Data
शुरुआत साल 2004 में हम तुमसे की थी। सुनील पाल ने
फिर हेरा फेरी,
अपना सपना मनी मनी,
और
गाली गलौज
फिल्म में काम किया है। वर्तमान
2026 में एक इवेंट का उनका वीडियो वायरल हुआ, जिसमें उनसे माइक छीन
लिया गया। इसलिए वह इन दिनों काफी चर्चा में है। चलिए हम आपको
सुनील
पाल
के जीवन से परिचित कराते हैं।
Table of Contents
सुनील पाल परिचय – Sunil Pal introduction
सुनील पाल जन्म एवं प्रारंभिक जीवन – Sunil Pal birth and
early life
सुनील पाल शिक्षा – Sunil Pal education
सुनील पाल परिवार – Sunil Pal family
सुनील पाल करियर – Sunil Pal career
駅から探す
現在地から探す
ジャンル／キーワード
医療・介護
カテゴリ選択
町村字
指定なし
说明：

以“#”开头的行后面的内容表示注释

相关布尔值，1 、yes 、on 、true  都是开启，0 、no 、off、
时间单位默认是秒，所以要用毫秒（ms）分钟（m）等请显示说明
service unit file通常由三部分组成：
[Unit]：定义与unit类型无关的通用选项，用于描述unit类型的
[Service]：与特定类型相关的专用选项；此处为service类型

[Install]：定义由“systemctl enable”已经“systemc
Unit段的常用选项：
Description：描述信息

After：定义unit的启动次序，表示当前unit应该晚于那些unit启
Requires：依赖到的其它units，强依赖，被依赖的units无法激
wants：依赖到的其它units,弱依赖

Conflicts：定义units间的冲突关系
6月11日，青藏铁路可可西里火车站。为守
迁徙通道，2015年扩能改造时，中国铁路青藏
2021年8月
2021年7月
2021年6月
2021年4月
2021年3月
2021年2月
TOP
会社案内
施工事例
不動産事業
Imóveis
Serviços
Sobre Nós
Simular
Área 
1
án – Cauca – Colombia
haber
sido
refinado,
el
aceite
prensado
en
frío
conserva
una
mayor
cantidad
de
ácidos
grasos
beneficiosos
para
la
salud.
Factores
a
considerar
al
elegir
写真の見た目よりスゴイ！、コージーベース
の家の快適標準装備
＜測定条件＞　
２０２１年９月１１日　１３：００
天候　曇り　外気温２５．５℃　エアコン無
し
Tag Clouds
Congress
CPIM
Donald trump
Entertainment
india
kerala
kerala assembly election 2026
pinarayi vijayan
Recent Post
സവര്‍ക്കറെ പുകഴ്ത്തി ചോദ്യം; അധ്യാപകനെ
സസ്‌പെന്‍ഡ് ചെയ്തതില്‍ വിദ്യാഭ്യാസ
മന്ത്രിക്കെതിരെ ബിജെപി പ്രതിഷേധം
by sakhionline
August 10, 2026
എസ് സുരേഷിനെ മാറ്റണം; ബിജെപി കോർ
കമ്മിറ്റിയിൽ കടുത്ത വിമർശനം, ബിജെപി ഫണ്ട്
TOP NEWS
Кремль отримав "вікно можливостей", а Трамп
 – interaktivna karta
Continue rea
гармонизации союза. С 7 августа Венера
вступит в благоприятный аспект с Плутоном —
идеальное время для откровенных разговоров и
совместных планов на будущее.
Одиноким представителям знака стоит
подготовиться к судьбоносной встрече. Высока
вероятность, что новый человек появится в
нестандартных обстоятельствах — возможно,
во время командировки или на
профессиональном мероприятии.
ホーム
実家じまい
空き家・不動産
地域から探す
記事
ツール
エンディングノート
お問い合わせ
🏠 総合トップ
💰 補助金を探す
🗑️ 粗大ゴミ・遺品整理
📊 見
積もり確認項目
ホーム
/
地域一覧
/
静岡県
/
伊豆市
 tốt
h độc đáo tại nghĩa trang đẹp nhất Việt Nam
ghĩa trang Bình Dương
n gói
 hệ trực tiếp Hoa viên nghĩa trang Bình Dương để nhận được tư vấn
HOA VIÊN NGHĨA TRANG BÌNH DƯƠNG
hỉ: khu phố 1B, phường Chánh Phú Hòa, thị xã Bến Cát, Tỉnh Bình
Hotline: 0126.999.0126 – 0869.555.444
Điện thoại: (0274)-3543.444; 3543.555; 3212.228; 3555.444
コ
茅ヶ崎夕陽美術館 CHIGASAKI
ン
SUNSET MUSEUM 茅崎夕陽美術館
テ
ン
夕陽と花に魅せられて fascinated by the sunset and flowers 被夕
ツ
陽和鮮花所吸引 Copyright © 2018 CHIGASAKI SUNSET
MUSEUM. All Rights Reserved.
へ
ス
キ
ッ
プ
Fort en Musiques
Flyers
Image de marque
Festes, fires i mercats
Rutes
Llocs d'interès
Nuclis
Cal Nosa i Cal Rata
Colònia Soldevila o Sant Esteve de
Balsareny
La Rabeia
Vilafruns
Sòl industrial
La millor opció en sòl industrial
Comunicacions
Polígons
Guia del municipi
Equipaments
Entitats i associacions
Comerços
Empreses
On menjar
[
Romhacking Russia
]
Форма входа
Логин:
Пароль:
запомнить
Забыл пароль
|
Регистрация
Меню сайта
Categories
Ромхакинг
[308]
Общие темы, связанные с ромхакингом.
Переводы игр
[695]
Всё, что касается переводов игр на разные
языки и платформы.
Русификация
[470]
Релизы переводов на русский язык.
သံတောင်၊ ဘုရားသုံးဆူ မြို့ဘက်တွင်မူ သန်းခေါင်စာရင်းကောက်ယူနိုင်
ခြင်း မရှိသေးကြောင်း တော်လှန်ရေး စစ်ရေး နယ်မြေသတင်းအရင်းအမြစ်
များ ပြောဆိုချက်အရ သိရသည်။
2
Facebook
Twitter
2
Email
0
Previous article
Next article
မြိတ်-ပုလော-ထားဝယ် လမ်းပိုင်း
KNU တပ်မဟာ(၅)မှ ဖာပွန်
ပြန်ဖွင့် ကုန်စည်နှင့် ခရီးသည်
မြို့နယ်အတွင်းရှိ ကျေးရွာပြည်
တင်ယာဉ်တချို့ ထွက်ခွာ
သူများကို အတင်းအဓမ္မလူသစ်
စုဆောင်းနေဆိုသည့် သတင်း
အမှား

Your assignment
Write out the lines of the entries, word for word, from the first through the one containing "[Service]：与特定类型相关的专用选项；此处为service类型", and stop at that line.

Answer to the exercise
शुरुआत साल 2004 में हम तुमसे की थी। सुनील पाल ने
फिर हेरा फेरी,
अपना सपना मनी मनी,
और
गाली गलौज
फिल्म में काम किया है। वर्तमान
2026 में एक इवेंट का उनका वीडियो वायरल हुआ, जिसमें उनसे माइक छीन
लिया गया। इसलिए वह इन दिनों काफी चर्चा में है। चलिए हम आपको
सुनील
पाल
के जीवन से परिचित कराते हैं।
Table of Contents
सुनील पाल परिचय – Sunil Pal introduction
सुनील पाल जन्म एवं प्रारंभिक जीवन – Sunil Pal birth and
early life
सुनील पाल शिक्षा – Sunil Pal education
सुनील पाल परिवार – Sunil Pal family
सुनील पाल करियर – Sunil Pal career
駅から探す
現在地から探す
ジャンル／キーワード
医療・介護
カテゴリ選択
町村字
指定なし
说明：

以“#”开头的行后面的内容表示注释

相关布尔值，1 、yes 、on 、true  都是开启，0 、no 、off、
时间单位默认是秒，所以要用毫秒（ms）分钟（m）等请显示说明
service unit file通常由三部分组成：
[Unit]：定义与unit类型无关的通用选项，用于描述unit类型的
[Service]：与特定类型相关的专用选项；此处为service类型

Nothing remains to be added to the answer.